■ REQUIRED ACTION ■
Once you find the line with "przypadku Płatność Blue" in the data that follows, repeat it and every line after it exactly, through the line with "pour recevoir les".

(Saved entries)

■ ■ ■

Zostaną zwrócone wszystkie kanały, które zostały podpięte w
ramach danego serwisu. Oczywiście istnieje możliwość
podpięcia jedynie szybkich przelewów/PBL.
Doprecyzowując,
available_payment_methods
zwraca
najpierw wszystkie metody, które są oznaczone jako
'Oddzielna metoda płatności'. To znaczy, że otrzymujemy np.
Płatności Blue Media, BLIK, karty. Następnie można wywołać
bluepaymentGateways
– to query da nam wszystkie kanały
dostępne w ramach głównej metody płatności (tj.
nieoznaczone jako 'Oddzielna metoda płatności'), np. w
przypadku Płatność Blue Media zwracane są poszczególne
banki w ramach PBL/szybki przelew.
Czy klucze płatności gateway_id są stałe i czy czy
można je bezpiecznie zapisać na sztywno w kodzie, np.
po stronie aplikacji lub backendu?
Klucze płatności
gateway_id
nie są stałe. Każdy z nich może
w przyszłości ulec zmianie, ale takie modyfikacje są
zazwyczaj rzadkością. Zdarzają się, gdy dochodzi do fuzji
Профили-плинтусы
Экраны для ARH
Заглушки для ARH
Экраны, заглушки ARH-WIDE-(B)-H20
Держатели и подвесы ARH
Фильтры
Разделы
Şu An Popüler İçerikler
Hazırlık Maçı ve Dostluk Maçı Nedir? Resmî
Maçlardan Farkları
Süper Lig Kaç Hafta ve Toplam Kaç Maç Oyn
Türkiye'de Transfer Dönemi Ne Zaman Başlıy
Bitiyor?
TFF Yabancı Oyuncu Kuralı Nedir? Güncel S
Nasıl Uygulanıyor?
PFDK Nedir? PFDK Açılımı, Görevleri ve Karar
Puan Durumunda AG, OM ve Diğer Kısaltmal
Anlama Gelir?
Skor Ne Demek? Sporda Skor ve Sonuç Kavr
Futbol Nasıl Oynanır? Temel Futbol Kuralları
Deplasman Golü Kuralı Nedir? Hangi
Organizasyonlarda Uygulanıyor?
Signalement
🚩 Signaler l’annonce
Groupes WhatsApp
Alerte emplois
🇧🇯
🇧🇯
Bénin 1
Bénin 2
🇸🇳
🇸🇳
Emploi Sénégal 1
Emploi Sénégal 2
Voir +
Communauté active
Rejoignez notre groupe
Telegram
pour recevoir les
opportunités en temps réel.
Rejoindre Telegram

■ ■ ■

■ EXERCISE OUTPUT ■
przypadku Płatność Blue Media zwracane są poszczególne
banki w ramach PBL/szybki przelew.
Czy klucze płatności gateway_id są stałe i czy czy
można je bezpiecznie zapisać na sztywno w kodzie, np.
po stronie aplikacji lub backendu?
Klucze płatności
gateway_id
nie są stałe. Każdy z nich może
w przyszłości ulec zmianie, ale takie modyfikacje są
zazwyczaj rzadkością. Zdarzają się, gdy dochodzi do fuzji
Профили-плинтусы
Экраны для ARH
Заглушки для ARH
Экраны, заглушки ARH-WIDE-(B)-H20
Держатели и подвесы ARH
Фильтры
Разделы
Şu An Popüler İçerikler
Hazırlık Maçı ve Dostluk Maçı Nedir? Resmî
Maçlardan Farkları
Süper Lig Kaç Hafta ve Toplam Kaç Maç Oyn
Türkiye'de Transfer Dönemi Ne Zaman Başlıy
Bitiyor?
TFF Yabancı Oyuncu Kuralı Nedir? Güncel S
Nasıl Uygulanıyor?
PFDK Nedir? PFDK Açılımı, Görevleri ve Karar
Puan Durumunda AG, OM ve Diğer Kısaltmal
Anlama Gelir?
Skor Ne Demek? Sporda Skor ve Sonuç Kavr
Futbol Nasıl Oynanır? Temel Futbol Kuralları
Deplasman Golü Kuralı Nedir? Hangi
Organizasyonlarda Uygulanıyor?
Signalement
🚩 Signaler l’annonce
Groupes WhatsApp
Alerte emplois
🇧🇯
🇧🇯
Bénin 1
Bénin 2
🇸🇳
🇸🇳
Emploi Sénégal 1
Emploi Sénégal 2
Voir +
Communauté active
Rejoignez notre groupe
Telegram
pour recevoir les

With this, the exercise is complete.